Такова и своеобразная слепота Коврина в минуту решающего объяснения с Таней: «Она была ошеломлена, согнулась, съежилась и точно состарилась сразу на десять лет, а он находил ее прекрасной и громко выражал свой восторг: - Как она хороша!» (8, 244). В этом любовном объяснении, явившемся началом трагедии семьи Песоцких, Коврин не мог отдавать себе отчет в своих словах и действиях и руководить ими: как раз перед этим он во второй раз увидел черного монаха, и впервые привидение заговорило. Получив, как ему кажется, подтверждение своей гениальности и способности к великим делам на благо человечества, Коврин не сразу выходит из состояния экзальтации. В этот-то момент он встречает Таню, и, хотя кажется, что он говорит с ней о них двоих, на деле Коврин и думает и говорит лишь о себе.
Но ведь и Таня впоследствии, хотя и запоздало, сознается в подобной же ошибке со своей стороны: «Я приняла тебя за необыкновенного человека, за гения, я полюбила тебя, но ты оказался сумасшедшим.» (8, 259).
196
То, что Коврин казался Песоцким не тем, кого они увидели в нем впоследствии и слишком поздно, меньше всего результат какого-либо его стремления обмануть их, ввести в заблуждение насчет себя, равно как и какого-либо сознательного самообмана с их стороны.

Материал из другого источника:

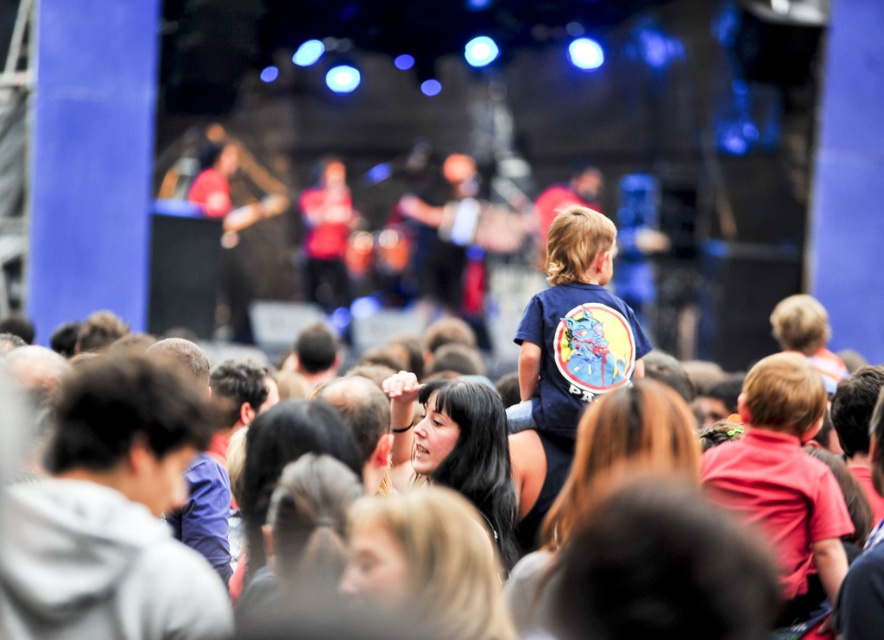 Between gray hoodie at left and navy blue t-shirt at center, which one is positioned lower?

Positioned lower is gray hoodie at left.

Does gray hoodie at left have a smaller size compared to navy blue t-shirt at center?

No, gray hoodie at left is not smaller than navy blue t-shirt at center.

Locate an element on the screen. gray hoodie at left is located at coordinates (110, 515).

Is point (813, 490) less distant than point (367, 413)?

Yes, point (813, 490) is closer to viewer.

Where is `red matte shirt at center`? The image size is (884, 640). red matte shirt at center is located at coordinates (783, 477).

You are a GUI agent. You are given a task and a screenshot of the screen. Output one action in this format:
    pyautogui.click(x=<x>, y=<y>)
    Task: Click on the red matte shirt at center
    The image size is (884, 640).
    Given the screenshot: What is the action you would take?
    pyautogui.click(x=783, y=477)

The image size is (884, 640). Find the location of `red matte shirt at center`. red matte shirt at center is located at coordinates (783, 477).

Between navy blue t-shirt at center and dark brown hair at center, which one is positioned lower?

Positioned lower is dark brown hair at center.

Between navy blue t-shirt at center and dark brown hair at center, which one appears on the left side from the viewer's perspective?

dark brown hair at center

Which is in front, point (580, 294) or point (383, 477)?

Positioned in front is point (383, 477).

Locate an element on the screen. This screenshot has width=884, height=640. navy blue t-shirt at center is located at coordinates (573, 330).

Егор Семеныч именно потому, что сад для него - дело и смысл всей его жизни, не хочет, чтобы дело это попало потом в чужие руки. Он с деревенской прямотой говорит Коврину о своем желании иметь от него с Таней внука, будущего садовода. Однако жизнь сложилась так, что именно эта всепоглощенность стоила Песоцкому гибели его сада, и Коврин в минуту бессмысленной озлобленности говорит о «неблаговидной роли», которую сыграл Песоцкий в его с Таней романе.

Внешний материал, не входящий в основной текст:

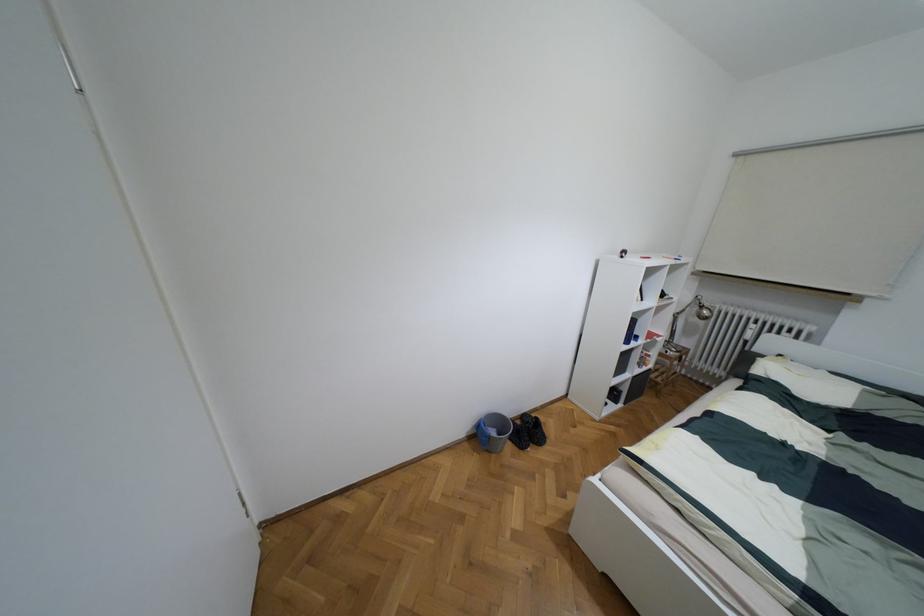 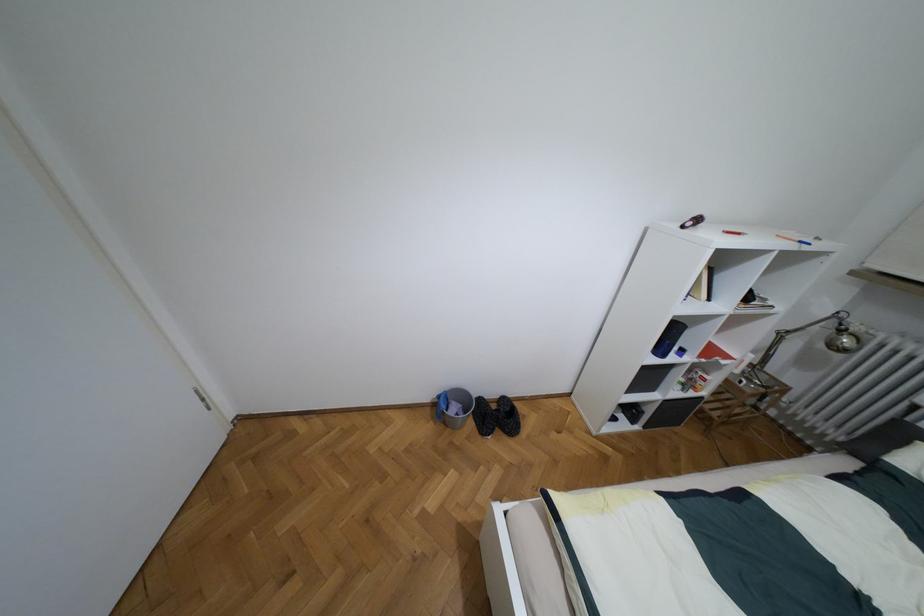 The images are taken continuously from a first-person perspective. In which direction are you moving?

The cameraman walked toward right, forward. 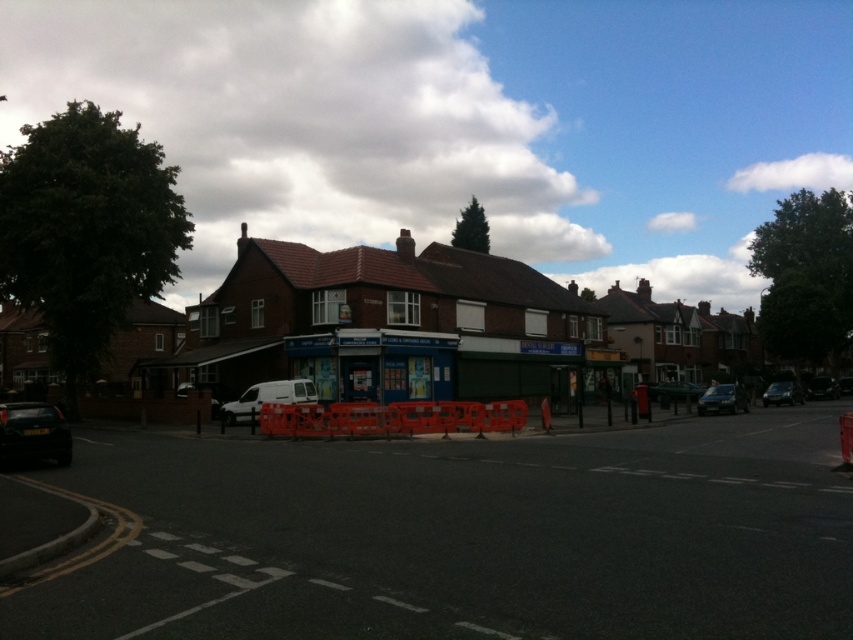 Question: Considering the real-world distances, which object is farthest from the shiny black car at right?

Choices:
 (A) shiny black car at lower left
 (B) black asphalt road at center

Answer: (A)

Question: Where is shiny silver car at right located in relation to shiny black car at right in the image?

Choices:
 (A) right
 (B) left

Answer: (B)

Question: Which point is farther to the camera?

Choices:
 (A) (822, 384)
 (B) (540, 497)

Answer: (A)

Question: Which is farther from the shiny silver car at center?

Choices:
 (A) metallic silver car at center
 (B) shiny black car at right
 (C) blue painted bus stop at center

Answer: (B)

Question: Can you confirm if metallic silver car at center is positioned to the left of shiny silver car at right?

Choices:
 (A) yes
 (B) no

Answer: (A)

Question: Can you confirm if black asphalt road at center is thinner than shiny black car at right?

Choices:
 (A) no
 (B) yes

Answer: (A)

Ошибка Тани столь же закономерно вытекает из самой сути характера этой героини. С первого взгляда кажется, что Песоцкий вырастил дочь так же успешно, как какой-нибудь новый сорт своих яблонь. Но в разговоре с Ковриным о саде Таня признается: «Конечно, это хорошо, полезно, но иногда хочется еще чего-нибудь для разнообразия». Если бы услышал эти слова Егор Семеныч, он вряд ли понял бы, чего еще нужно его дочери, так же как он ничего не понимает в нервозности Коврина.